Why I Paid For Something I Already Had For Free
Radiohead is one of my favorite bands. I was living in Los Angeles in the early 1990s, when Thom Yorke and his compadres broke through with the song Creep on a radio station I still miss, KROQ. The first time I heard that guitar-heavy chorus kick in, driving down the 101 Freeway in my Acura Integra, I was hooked. I loved Pablo Honey (the Creep disc), the follow-up effort, The Bends, and of course the band’s signature work so far, OK Computer.
Probably the best live show I have seen in my life was Radiohead at Radio City Music Hall in New York, during the OK Computer tour. I cashed in a favor from the only friend I have who knows famous people so Gwen and I could get into Saturday Night Live on the night Radiohead was performing as the show’s musical guest (when she was about five-months pregnant with Madison), and saw them on two subsequent tours through the city.
We had OK Computer on auto-repeat for much of that first pregnancy and for several months after Madison joined us, and I’ll be damned if Karma Police and the bell work at the beginning of No Surprises didn’t do a better job of calming her down as an infant than any Baby Einstein video ever could.
But even though I kept going to see the band live, and listening to the old favorites, I have to admit I found its recent studio efforts fairly disappointing. Kid A, Amnesiac and Hail to the Thief were, for me, pretty discombobulated “experimentations” that did not work particularly well. There were a few nuggets in there, (National Anthem, Knives Out, and Where I End And You Begin come to mind), but buying all three of those discs left me feeling pretty taken, in the end.
So I didn’t exactly have high hopes when reports of the band’s latest release, In Rainbows, started rolling through my RSS reader a couple of weeks ago. And it wasn’t even the arrival of a new Radiohead cd that was commanding so much media attention, but rather the way the band was planning to distribute it – without studio backing, through its own Web site, and with “buyers” paying whatever they wanted for the download, all the way down to nothing.
“Nothing” sounded about right to me, particularly after having tossed off perfectly good money for songs like Pulk/Pull Revolving Doors, Treefingers and Life In A Glass House. So when I visited the special Web site the band had put together to distribute the disc the other night, and got to the box provided to indicate how much I was willing to pay, I entered 0.00, proceeded with my download, and a few seconds later was listening to new Radiohead songs, gratis.

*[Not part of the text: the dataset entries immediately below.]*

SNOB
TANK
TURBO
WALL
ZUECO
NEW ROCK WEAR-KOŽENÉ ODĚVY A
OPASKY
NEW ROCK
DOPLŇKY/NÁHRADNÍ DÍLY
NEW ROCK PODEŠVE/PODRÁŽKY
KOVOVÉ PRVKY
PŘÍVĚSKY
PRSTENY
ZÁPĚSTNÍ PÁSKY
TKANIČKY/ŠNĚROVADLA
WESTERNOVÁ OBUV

I felt a little bad and uncomfortable about it, in the moment, and even worse when I’d been through the tracks and discovered they were really very good. I’ve read a few positive reviews of the disc, but most of the press has focused on the idea that the way it was released will likely be considered a watershed moment in the history of popular music. I think this may be right, and if I owned a record company right now I would be terrified, or apoplectic, or both.
Radiohead has done something important here, they’ve gone beyond their recent pattern of self-indulgent studio tinkering and dismantled the very machinery of the industry that served them so well for so many years, for the benefit of their fans, the people who actually consume their music. This “name your own price” thing is a little gimmicky, and probably not something that is sustainable or will become pervasive, except for musicians who are already rich and want to make a point. But the idea of a performer going direct to the public with a creative work, cutting out the middle-man and making the process of consumption even easier, is unbelievably important and powerful, it seems to me.
During the too-brief period that Pearl Jam was the Biggest Band In The World, it decided to use its power and influence to make a stand against Ticketmaster and the expense of going to a concert. As a result, very few people were actually able to see them live – during a period when they should have been conquering the planet and broadening their appeal. They tried to break the rules, change the way things were done, and the result was a destructive and ultimately self-defeating campaign that hurt the band much more than the establishment.
Radiohead’s little experiment in music distribution is much more well conceived and holds far more promise. So tonight, still feeling a little bit sheepish for cheaping out during the original transaction – although I still believe that approach was justified, given the quality of the band’s recent output – I went back online and threw the guys 5 pounds and 4 pence (about $10.24), in honor of the exact moment when little miss Madison chose to grace us with her presence, following a night spent in New York-Presbyterian Hospital, listening to a Pitocin drip and OK Computer.